Although outward appearances suggest a simple move across the street, the change holds resounding significance for an artist who longed for a gallery of his own and who remains deeply connected to an historical city. The week we signed the purchase papers, the Monseigneur himself called to ‘welcome us to the neighborhood,’ despite a relocation of no more than twenty feet.
The new Rodrigue Gallery takes up an enormous space on the bottom floor of a four-story historic French Quarter building. For now, we rent out all but two apartments on the upper floors, destined in our dreams to be the Rodrigue Museum.
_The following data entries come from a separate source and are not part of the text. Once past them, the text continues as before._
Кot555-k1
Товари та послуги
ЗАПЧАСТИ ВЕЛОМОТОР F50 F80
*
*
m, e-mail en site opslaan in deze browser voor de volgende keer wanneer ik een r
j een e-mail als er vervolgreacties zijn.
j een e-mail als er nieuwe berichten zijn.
A small second floor space overlooks Pere Antoine Alley, named for a popular pastor from 1774 until his death in 1829. Together with his friend, Voodoo Priestess Marie Laveau, they focused their efforts on assisting New Orleans’ large slave population, especially women and children.
Across Pere Antoine Alley, our second-floor vantage grants an excellent view of St. Anthony’s Garden, the green space directly behind St. Louis Cathedral. The space dates back to the early 1700s as not only a garden, but also a place for gatherings, markets, meals, rental property, and even a temporary church. Pere Antoine used the space as a kitchen garden, feeding the church’s monks.
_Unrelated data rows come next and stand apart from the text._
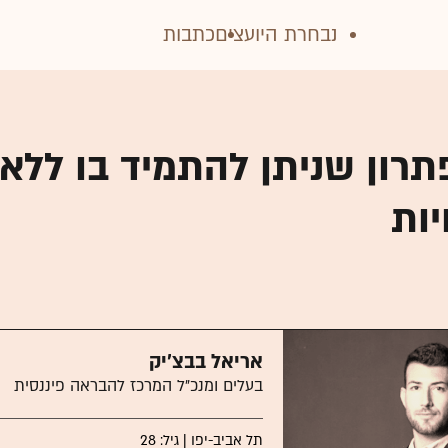
נבחרת היועצים
כתבות
תרון שניתן להתמיד בו ללא
יות
אריאל בבצ'יק
בעלים ומנכ"ל המרכז להבראה פיננסית
תל אביב-יפו | גיל: 28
(pictured, St. Anthony’s Garden as it looks today)
According to a recent excavation project by the University of Chicago’s Anthropology Department, this peaceful French Quarter anomaly holds secrets to American history:
“The site exceeded expectations in its ability to reveal how the early city was constructed – from its earliest temporary architecture (ca. 1717-1726) and the meals that Governor Bienville’s pioneers were eating, to the unexpected influence of Native Americans in the form of hybrid pottery, decorated pipe bowls, and a hut with an axe-hewn rectangular European form and possible palmetto thatch walls of Native American technique.”
Furthermore, the excavations turned up interesting finds of clothing, accessories, coins, and other items from late eighteenth and early nineteenth century New Orleans, when Orleans Street and its raised sidewalks* continued past Royal Street, ending at the church’s back door.
(*Early man-made levees along the Mississippi River extended a mere four to six feet in height, meaning that the city often flowed with water)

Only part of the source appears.